Timers are essential to multimedia and animation applications. Good animation depends on timer accuracy and synchronization between multiple time-dependent components. Developers can use the Microsoft Timer API to synchronize time-dependent components such as audio and video clips.
Timers are necessary for many operations. For example, they are commonly used:
- By single-threaded components to do background processing on the main user interface thread.
- By applications when an external source must be polled, or the rate of change of a control is unknown. In these cases, developers use periodic timers to check for change or new data.
- By developers to synchronize real-time computer animation.
The following topics are discussed in this article.
The Timer API was created to address problems with currently available timers. For example, Windows provides timers that developers can use even for windowless controls. However, Windows timers are not as accurate as applications may require.
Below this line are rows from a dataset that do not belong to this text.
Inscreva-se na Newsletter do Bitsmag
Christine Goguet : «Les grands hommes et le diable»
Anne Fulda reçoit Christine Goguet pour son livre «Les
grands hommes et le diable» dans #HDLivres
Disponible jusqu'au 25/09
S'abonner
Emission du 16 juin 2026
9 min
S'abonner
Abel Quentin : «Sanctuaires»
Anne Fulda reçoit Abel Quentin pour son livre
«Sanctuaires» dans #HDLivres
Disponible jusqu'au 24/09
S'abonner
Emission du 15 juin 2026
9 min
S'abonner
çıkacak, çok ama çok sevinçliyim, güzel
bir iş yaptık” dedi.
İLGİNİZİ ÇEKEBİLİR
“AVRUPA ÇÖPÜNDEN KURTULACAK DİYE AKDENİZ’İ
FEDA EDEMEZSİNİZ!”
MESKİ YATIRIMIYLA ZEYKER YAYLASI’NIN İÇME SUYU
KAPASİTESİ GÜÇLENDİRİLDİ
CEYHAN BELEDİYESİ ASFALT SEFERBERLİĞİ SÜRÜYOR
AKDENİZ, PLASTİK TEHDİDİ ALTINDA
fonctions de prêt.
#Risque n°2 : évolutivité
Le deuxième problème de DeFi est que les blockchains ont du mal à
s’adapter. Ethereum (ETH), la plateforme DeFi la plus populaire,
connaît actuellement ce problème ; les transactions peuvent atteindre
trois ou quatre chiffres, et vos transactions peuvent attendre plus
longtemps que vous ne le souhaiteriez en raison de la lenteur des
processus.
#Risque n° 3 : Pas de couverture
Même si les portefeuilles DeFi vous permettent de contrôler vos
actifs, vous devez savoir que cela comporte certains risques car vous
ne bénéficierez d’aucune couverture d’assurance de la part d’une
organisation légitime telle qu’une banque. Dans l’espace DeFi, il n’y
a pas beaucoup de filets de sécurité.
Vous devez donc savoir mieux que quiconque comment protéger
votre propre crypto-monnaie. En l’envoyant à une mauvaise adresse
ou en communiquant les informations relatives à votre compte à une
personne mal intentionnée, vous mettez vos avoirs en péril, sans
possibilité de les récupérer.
Although Windows timer messages can be scheduled with millisecond accuracy, they seldom deliver that result because the accuracy of a Windows timer is dependent on the system clock and current activity. Because WM_TIMER messages are processed at a low priority, somewhat like WM_PAINT messages, they are often delayed while other messages are processed.
Computer clocks are just as problematic. All computer devices rely on high-resolution quartz clock chips to keep time. Although these chips are accurate, they are not consistent across all hardware. For example, sound cards may vary in speed by as much as 7 percent. This means that playing a five-second audio clip may require more or less than five seconds. If there is a soundtrack for the animation or video, poor synchronization may be noticed.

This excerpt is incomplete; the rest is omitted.